Another very important transformation - one that can be considered the mostly used when working with molecular dynamics simulation trajectories - is unwrapping. This transformation is used to correct artifacts cause by periodic boundary conditions. When molecules partly cross the boundaries of the unit cell (when using PBC) their bonds are broken (visually only) and, in some molecular visualization packages, they appear as stretched over the unit cell. This is corrected with unwrapping functions. The make_hole function of MDAnalysis was capable of making the molecules, that were broken due to PBC, whole again. However, it had a severe limitation: it only supported orthogonal unit cells. Thus, I was set on extending the functionality of make_hole to triclinic unit cells.

  • the PR that describes this attempt can be checked here

Despite being very fast, it failed on more complex systems like the C20 fullerene. It later became deprecated when Richard Gowers ported make_whole to cython and extended its functionality to triclinic unit cells (here is his pull request).

Final Evaluation

More centering functions

After adding the first centering function - center_in_box - other two useful centering functions were implemented: center_in_axis and center_in_plane.

center_in_axis centers a given AtomGroup on a given axis x, y or z. The center_in_plane transformation centers the given plane of the weighted center of the AtomGroup in the unit cell. These transformations are useful when working with membrane systems.
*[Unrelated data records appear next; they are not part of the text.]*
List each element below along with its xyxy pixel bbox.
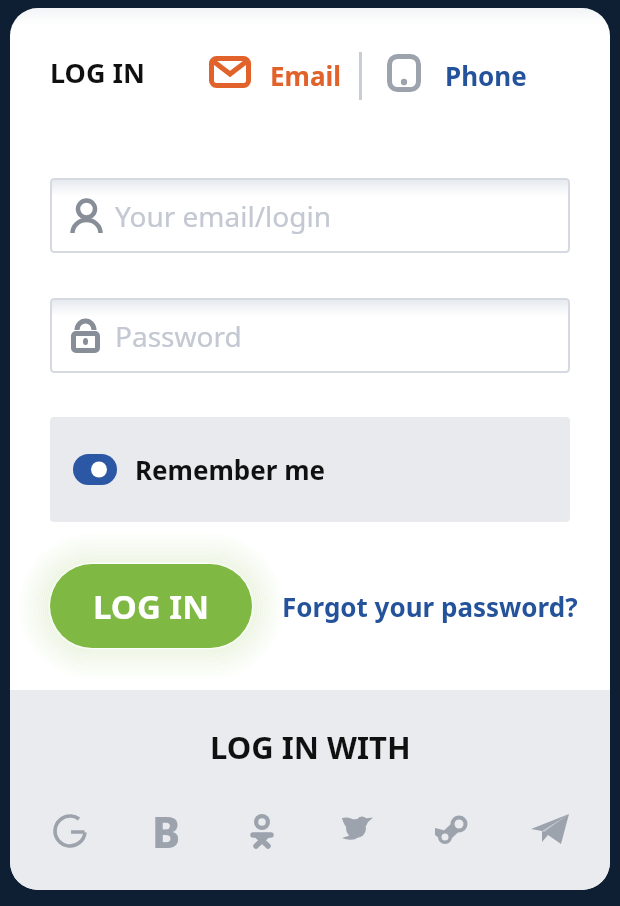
button[interactable] — [242, 803, 282, 859]
button[interactable] — [434, 803, 474, 859]
staticText: Your email/login — [115, 197, 331, 235]
button[interactable]: Email — [200, 46, 360, 100]
button[interactable] — [338, 803, 378, 859]
button[interactable] — [530, 803, 570, 859]
button[interactable]: B — [146, 803, 186, 859]
button[interactable]: Remember me — [50, 417, 570, 522]
staticText: LOG IN — [93, 584, 210, 629]
staticText: Password — [115, 317, 242, 355]
staticText: Remember me — [135, 452, 326, 487]
button[interactable]: LOG IN — [50, 564, 252, 648]
staticText: Forgot your password? — [282, 589, 578, 624]
staticText: LOG IN WITH — [210, 726, 411, 768]
staticText: LOG IN — [50, 54, 145, 91]
staticText: B — [152, 803, 181, 859]
button[interactable]: Forgot your password? — [282, 578, 592, 634]
staticText: Phone — [445, 58, 527, 93]
staticText: Email — [270, 58, 342, 93]
button[interactable] — [50, 803, 90, 859]
button[interactable]: Your email/login — [50, 178, 570, 253]
button[interactable]: Phone — [377, 46, 537, 100]
button[interactable]: Password — [50, 298, 570, 373]
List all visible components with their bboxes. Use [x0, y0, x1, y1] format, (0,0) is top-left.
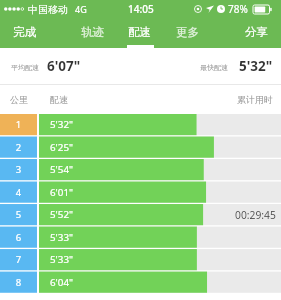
button[interactable]: 更多: [165, 18, 209, 48]
button[interactable]: 完成: [2, 18, 46, 48]
staticText: 7: [0, 253, 37, 266]
other: Battery 78 percent: [253, 5, 273, 14]
staticText: 78%: [228, 2, 248, 16]
staticText: 3: [0, 163, 37, 176]
staticText: 4: [0, 186, 37, 199]
staticText: 5'54": [50, 163, 74, 176]
button[interactable]: 4: [0, 182, 281, 203]
button[interactable]: 分享: [234, 18, 278, 48]
button[interactable]: 1: [0, 114, 281, 135]
other: Location: [194, 5, 202, 13]
staticText: 中国移动: [28, 3, 68, 16]
staticText: 5'33": [50, 253, 74, 266]
staticText: 5'52": [50, 208, 74, 221]
staticText: 8: [0, 276, 37, 289]
staticText: 6: [0, 231, 37, 244]
staticText: 配速: [50, 94, 68, 105]
staticText: 最快配速: [200, 63, 228, 72]
button[interactable]: 5: [0, 204, 281, 225]
staticText: 配速: [128, 25, 151, 39]
staticText: 5'32": [50, 118, 74, 131]
staticText: 2: [0, 141, 37, 154]
staticText: 4G: [75, 3, 87, 15]
button[interactable]: 8: [0, 272, 281, 293]
staticText: 6'01": [50, 186, 74, 199]
staticText: 更多: [176, 25, 199, 39]
button[interactable]: 轨迹: [70, 18, 114, 48]
staticText: 00:29:45: [235, 208, 276, 222]
staticText: 公里: [10, 94, 28, 105]
staticText: 平均配速: [11, 63, 39, 72]
staticText: 分享: [245, 25, 268, 39]
other: Signal strength: [4, 6, 25, 12]
staticText: 累计用时: [237, 94, 273, 105]
staticText: 完成: [13, 25, 36, 39]
staticText: 6'25": [50, 141, 74, 154]
staticText: 1: [0, 118, 37, 131]
other: Alarm: [217, 5, 225, 13]
button[interactable]: 6: [0, 227, 281, 248]
staticText: 5'33": [50, 231, 74, 244]
button[interactable]: 2: [0, 137, 281, 158]
button[interactable]: 7: [0, 249, 281, 270]
staticText: 5'32": [239, 57, 273, 75]
button[interactable]: 配速: [117, 18, 161, 48]
other: Navigation: [206, 5, 214, 13]
button[interactable]: 3: [0, 159, 281, 180]
staticText: 5: [0, 208, 37, 221]
staticText: 6'07": [47, 57, 81, 75]
staticText: 轨迹: [81, 25, 104, 39]
staticText: 6'04": [50, 276, 74, 289]
staticText: 14:05: [128, 2, 154, 16]
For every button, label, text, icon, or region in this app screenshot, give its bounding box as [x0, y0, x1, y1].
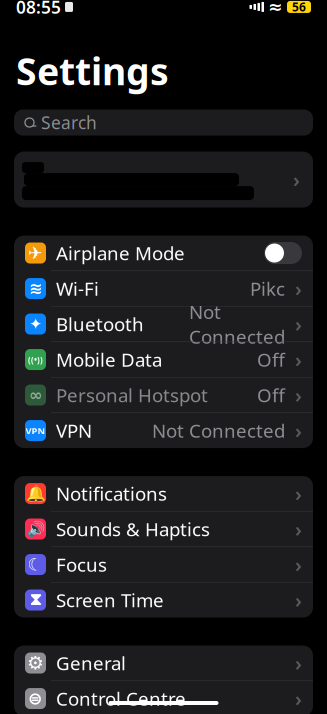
staticText: › [295, 311, 302, 337]
button[interactable]: Search [14, 110, 313, 136]
staticText: VPN [56, 418, 92, 443]
staticText: ⧗ [30, 592, 42, 608]
staticText: ((•)) [28, 354, 43, 365]
staticText: General [56, 651, 126, 675]
button[interactable]: › [14, 152, 313, 208]
staticText: 08:55 [16, 0, 61, 18]
button[interactable]: ☾ [14, 547, 313, 582]
staticText: › [295, 587, 302, 613]
button[interactable]: 🔊 [14, 512, 313, 546]
button[interactable]: ✈ [14, 236, 313, 270]
staticText: › [295, 551, 302, 578]
staticText: Wi-Fi [56, 276, 99, 301]
staticText: 🔊 [26, 521, 44, 538]
staticText: ☾ [28, 555, 44, 574]
staticText: › [295, 382, 302, 408]
staticText: ⚙ [27, 652, 44, 674]
staticText: Personal Hotspot [56, 383, 208, 407]
staticText: ✈ [28, 243, 43, 263]
button[interactable]: ⊜ [14, 681, 313, 714]
staticText: Mobile Data [56, 347, 162, 372]
button[interactable]: ✦ [14, 306, 313, 342]
staticText: ⊜ [28, 689, 43, 708]
staticText: Control Centre [56, 686, 186, 711]
staticText: Pikc [250, 276, 285, 301]
staticText: 56 [292, 0, 306, 15]
staticText: ✦ [29, 315, 42, 333]
button[interactable]: 🔔 [14, 476, 313, 511]
staticText: Focus [56, 552, 107, 577]
staticText: Off [257, 347, 285, 372]
button[interactable]: ≋ [14, 271, 313, 306]
staticText: ∞ [29, 386, 42, 404]
button[interactable]: VPN [14, 413, 313, 448]
button[interactable]: ∞ [14, 378, 313, 412]
button[interactable]: ⧗ [14, 582, 313, 618]
staticText: › [295, 650, 302, 676]
staticText: 🔔 [26, 484, 46, 503]
staticText: Search [41, 111, 97, 134]
staticText: › [295, 685, 302, 712]
staticText: Off [257, 383, 285, 407]
staticText: Notifications [56, 481, 167, 506]
staticText: Not Connected [189, 299, 285, 349]
staticText: › [295, 346, 302, 373]
staticText: Screen Time [56, 588, 164, 612]
staticText: Bluetooth [56, 312, 144, 336]
staticText: VPN [26, 424, 46, 437]
staticText: › [295, 480, 302, 507]
staticText: › [293, 166, 300, 193]
staticText: ≋ [29, 280, 42, 298]
staticText: › [295, 275, 302, 302]
staticText: › [295, 516, 302, 542]
staticText: Sounds & Haptics [56, 517, 210, 541]
staticText: Settings [16, 46, 169, 96]
staticText: Not Connected [152, 418, 285, 443]
button[interactable]: ((•)) [14, 342, 313, 377]
button[interactable]: ⚙ [14, 646, 313, 680]
staticText: Airplane Mode [56, 241, 185, 265]
staticText: ≈ [268, 0, 283, 17]
staticText: › [295, 417, 302, 444]
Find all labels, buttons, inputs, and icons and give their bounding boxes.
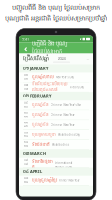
button[interactable]: Back [22, 42, 29, 54]
staticText: ០១ JANUARY [23, 66, 49, 72]
staticText: ០៧ [24, 83, 28, 87]
staticText: ចូលឆ្នាំសកល [32, 74, 54, 80]
button[interactable]: ១១ [19, 120, 93, 130]
staticText: ១៤ [24, 180, 28, 184]
staticText: Chinese New Year's Eve [50, 103, 82, 107]
staticText: ១១ [24, 115, 28, 119]
staticText: បុណ្យជាតិ អន្តរជាតិ ថ្ងៃឈប់សម្រាកប្រចាំឆ… [5, 14, 107, 24]
staticText: ២៤ [24, 131, 28, 135]
staticText: Victory Day [70, 85, 84, 89]
button[interactable]: ០៧ [19, 82, 93, 92]
staticText: ០៧ [24, 87, 28, 91]
staticText: ០៤ APRIL [23, 169, 42, 175]
staticText: International Women's Day [54, 161, 72, 168]
staticText: ⌄ [86, 57, 89, 61]
staticText: បុណ្យមាឃបូជា [32, 132, 56, 138]
button[interactable]: ១៣ [19, 176, 93, 186]
button[interactable]: ២៥ [19, 140, 93, 150]
staticText: ជ្រើសរើសឆ្នាំ [23, 55, 49, 63]
button[interactable]: ១០ [19, 110, 93, 120]
staticText: ០៨ [24, 159, 28, 163]
staticText: ០៨ [24, 163, 28, 166]
staticText: Meak Bochea [52, 143, 68, 146]
staticText: ០៩ [24, 101, 28, 105]
staticText: 2024 [58, 56, 66, 61]
staticText: ទិវាជនជាតិ [32, 142, 50, 148]
staticText: ២៥ [24, 145, 28, 148]
staticText: ទិវានារីអន្តរជាតិ [32, 159, 53, 170]
staticText: ០២ FEBRUARY [23, 93, 52, 99]
staticText: Chinese New Year [50, 113, 74, 117]
staticText: បញ្ជីពិធី និង បុណ្យ ថ្ងៃឈប់សម្រាក [32, 40, 68, 56]
staticText: ០១ [24, 74, 28, 77]
button[interactable]: ២៤ [19, 130, 93, 140]
staticText: ទិវាជ័យជម្នះលើរបបប្រល័យពូជសាសន៍ [32, 82, 68, 93]
staticText: ០៣ MARCH [23, 151, 46, 157]
staticText: ១០ [24, 105, 28, 109]
staticText: បុណ្យចូលឆ្នាំខ្មែរ [32, 178, 57, 183]
staticText: ០១ [24, 77, 28, 81]
staticText: ១១ [24, 121, 28, 125]
staticText: បញ្ជូលពីធី និង បុណ្យ ថ្ងៃឈប់សម្រាក [12, 4, 100, 13]
staticText: Khmer New Year [58, 179, 80, 182]
staticText: ១២ [24, 125, 28, 129]
staticText: ▾ [80, 37, 82, 41]
staticText: ២៥ [24, 141, 28, 145]
button[interactable]: ០១ [19, 72, 93, 82]
staticText: Meak Bochea Day [58, 133, 80, 136]
button[interactable]: 2024 [53, 56, 70, 62]
button[interactable]: ០៩ [19, 100, 93, 110]
staticText: ចូលឆ្នាំចិន [32, 122, 49, 128]
button[interactable]: ០៨ [19, 158, 93, 168]
staticText: ចូលឆ្នាំចិន [32, 112, 49, 118]
staticText: ២៤ [24, 135, 28, 139]
staticText: ១០ [24, 111, 28, 115]
staticText: 9:41 [22, 36, 29, 42]
staticText: ចូលឆ្នាំចិន [32, 102, 49, 108]
staticText: Chinese New Year [50, 123, 74, 127]
staticText: New Year's Day [56, 76, 74, 79]
staticText: ១៣ [24, 177, 28, 180]
staticText: ‹ [24, 42, 27, 54]
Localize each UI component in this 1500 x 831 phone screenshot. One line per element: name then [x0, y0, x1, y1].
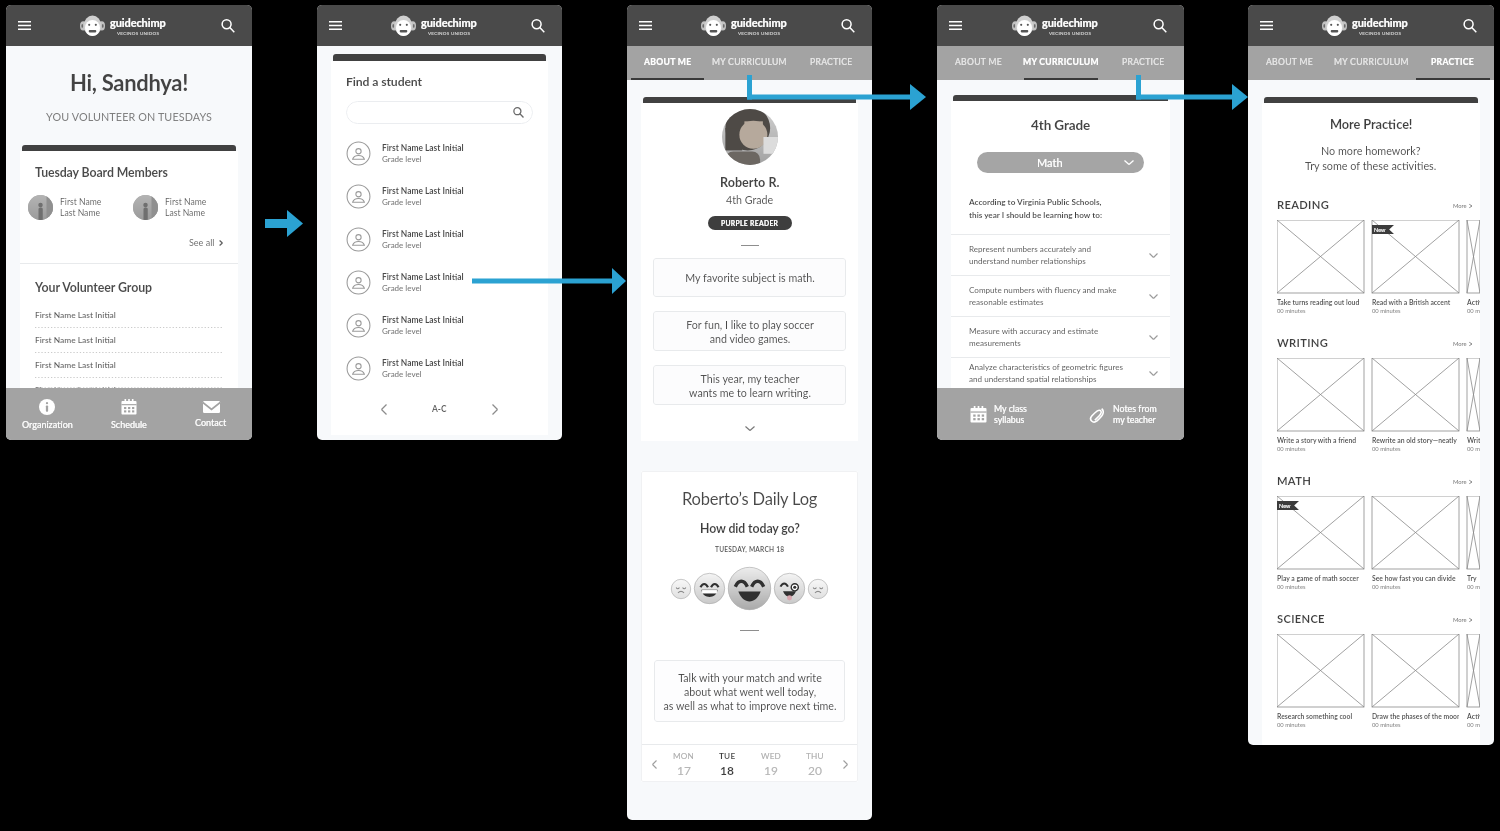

  • the PR that describes both of these transformations can be accessed here. In this PR some changes are made to the argument variable names and documentation of center_in_box.

Fitting transformations

With the centering transformations now done, it was time to focus on molecule fitting. Transformations that perform the fitting of a given molecule to a reference structure are useful when analyzing and visualizing conformational changes over time. I added two new transformation functions: fit_translation and fit_rot_trans. The first one removes the translations of a given AtomGroup, either in all directions or in a given plane XY, XZ or YZ, by aligning its weighted center to the center of a given reference structure. The latter removes both rotation and translation by performing a least squares alignment to the reference. This function can also take a plane as argument.

  • the PR for the fitting transformations can be checked here

PBC treatment - take 2

The last transformations to be added were the wrap and unwrap functions. With the PR for the porting of make_whole to cython now merged, I added the transformations that dealt with PBC. The wrapfunction translates all the atoms to the interior of the unit cell - by default it does the reverse of make_whole. unwrap simply uses the make_whole function, but in the context of the on-the-fly transformations API.

  • Here is the PR for these two transformations

Demos and blog posts

With some of the transformations now merged with the develop branch of MDAnalysis, and others being reviewed, I was asked to make a blog post in the MDAnalysis blog and a jupyter notebook showing what someone described as the “pure magic” of the on-the-fly transformations.

  • the PR for the blog post can be found [here]https://github.com/MDAnalysis/MDAnalysis.github.io/pull/87)

  • the jupyter notebook demonstrating how transformations work can be accessed in this PR

Closing words

The past 3 months have been a very rewarding experience. I have learned a lot about programming, GitHub and software development on bigger projects. And, more importantly, I’m proud of my contribution to MDAnalysis.

My mentors - Jonathan Barnoud and Richard Gowers - were very helpful in the development of this project. I’m also thankful of Max Linke, Oliver Beckstein for their reviews and comments, and Manuel Melo for motivating me to apply to GSOC2018 and helping me with the project and coding.